Weihnachtsgruß von Diakoniepastor Martin Scriba: Die Schere zwischen Armen und Reichen darf nicht weiter auseinandergehen.

20.12.2013 | Schwerin. Diakoniepastor Martin Scriba dankt allen Mitarbeiterinnen und Mitarbeitern für ihren Dienst im zurückliegenden Jahr. "Gerade die Feiertage, die traditionell im Familien- und Freundeskreis gefeiert werden, machen deutlich, dass in den sozialen Diensten unseres Landes rund um die Uhr an 365 Tagen im Jahr gearbeitet wird."

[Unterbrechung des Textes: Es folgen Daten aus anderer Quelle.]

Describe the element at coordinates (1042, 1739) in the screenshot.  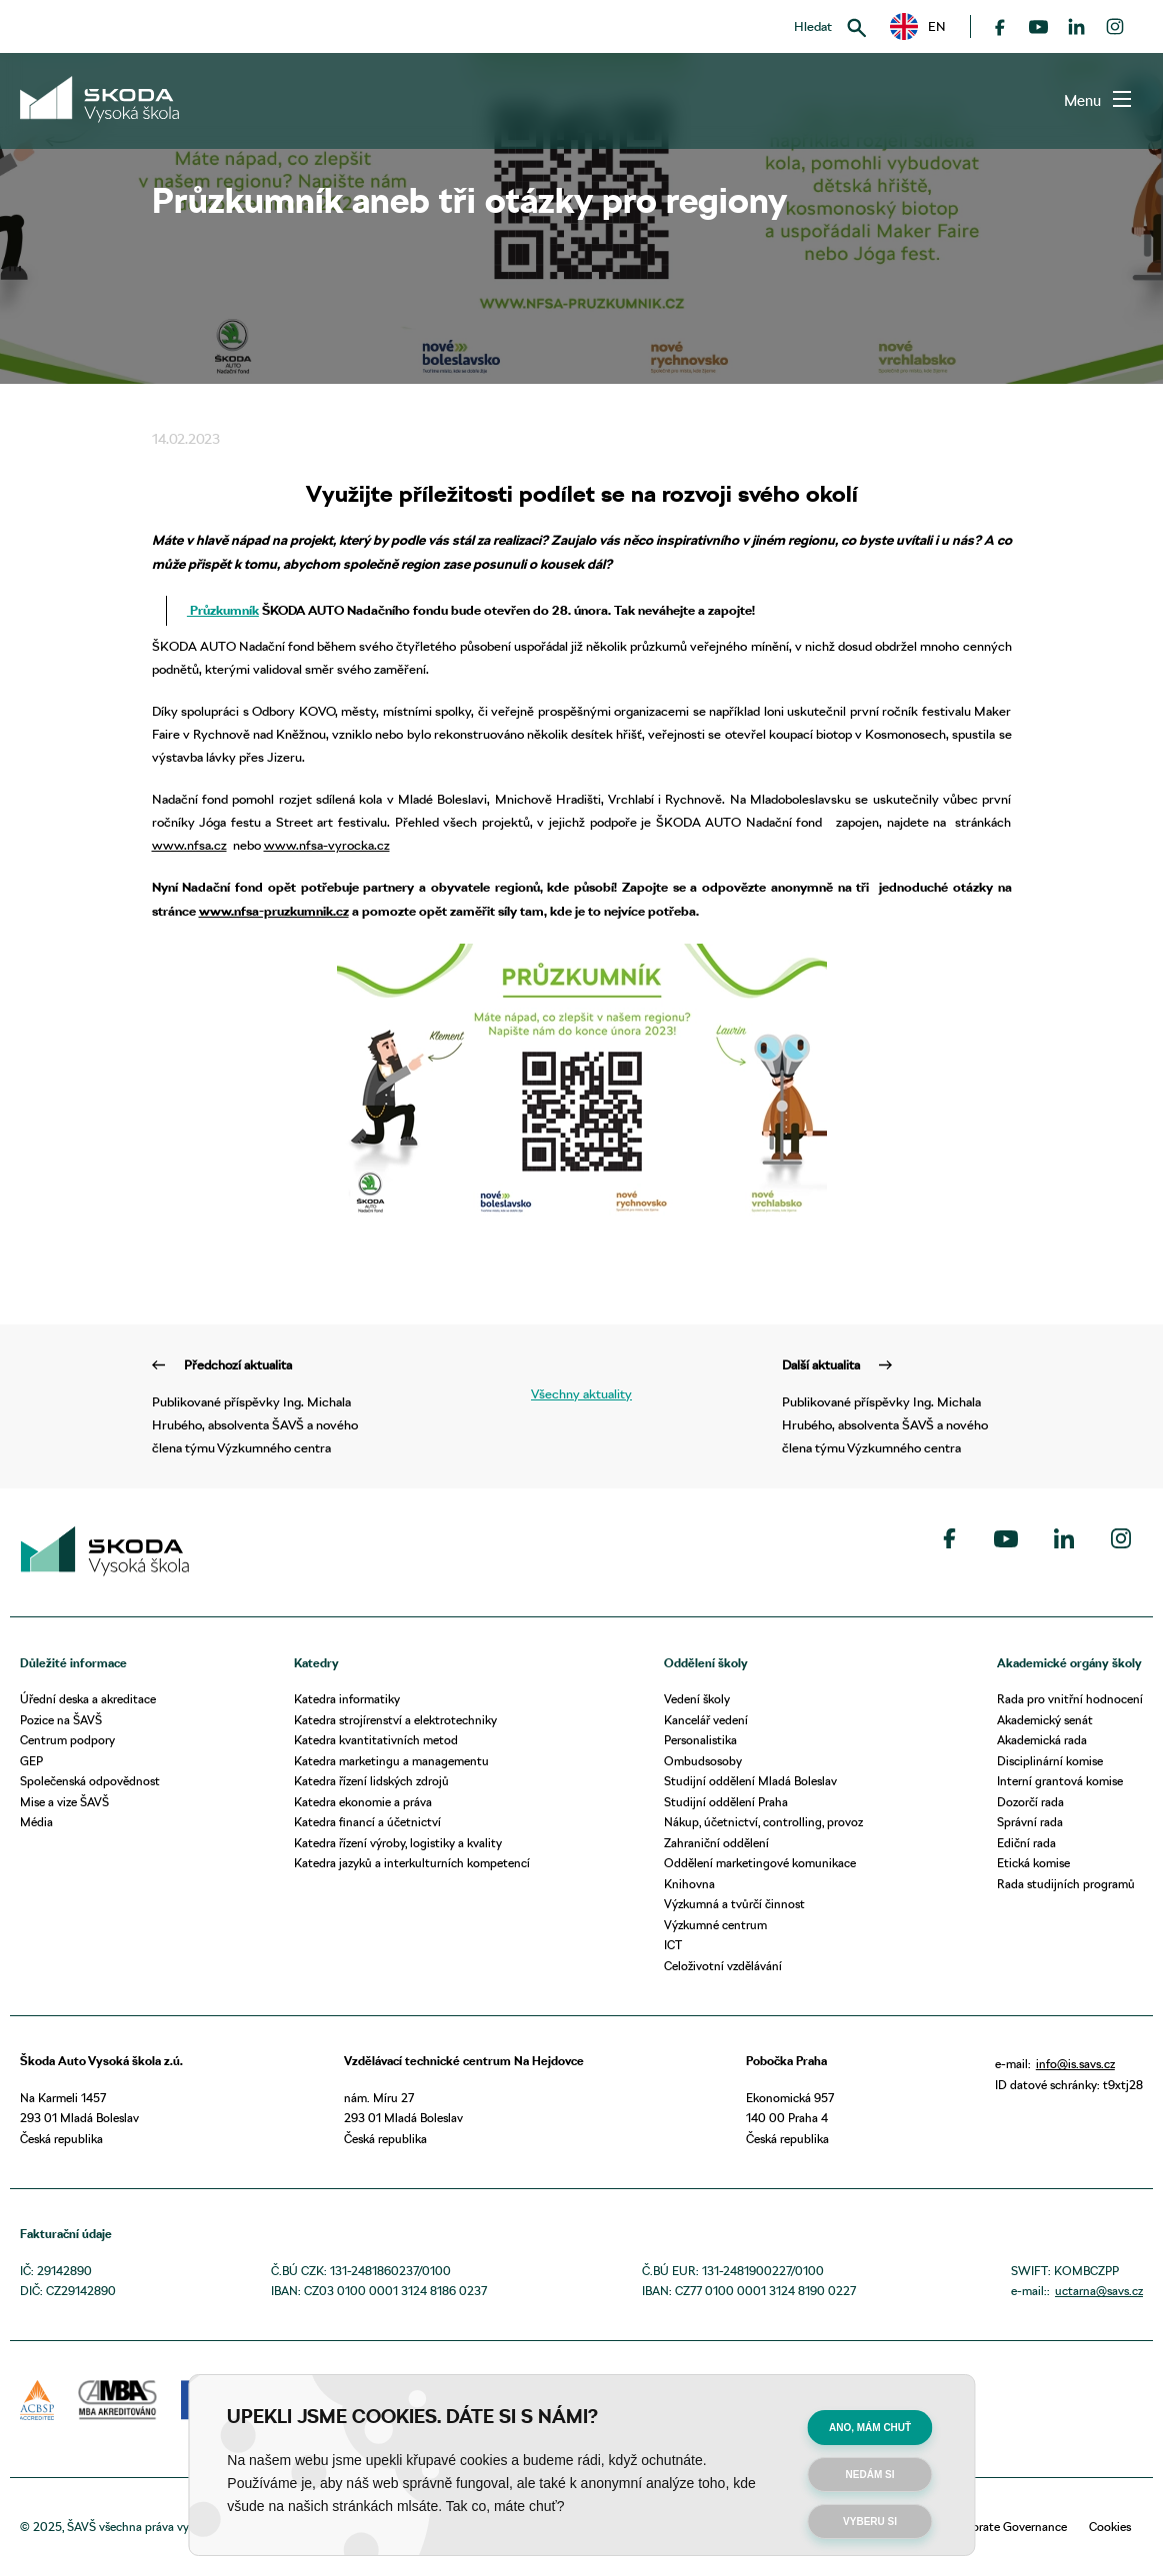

Fast alle Mitarbeitenden, die in ambulanten oder stationären Einrichtungen arbeiten, werden auch an einem der Feiertage für ihren Dienst am Menschen zur Verfügung stehen. Aber auch die Beraterinnen und Berater in den Beratungsstellen und am Telefon der Telefonseelsorge [Telefon: 0800/1110111 oder 0800/1110222] arbeiten in dieser Zeit.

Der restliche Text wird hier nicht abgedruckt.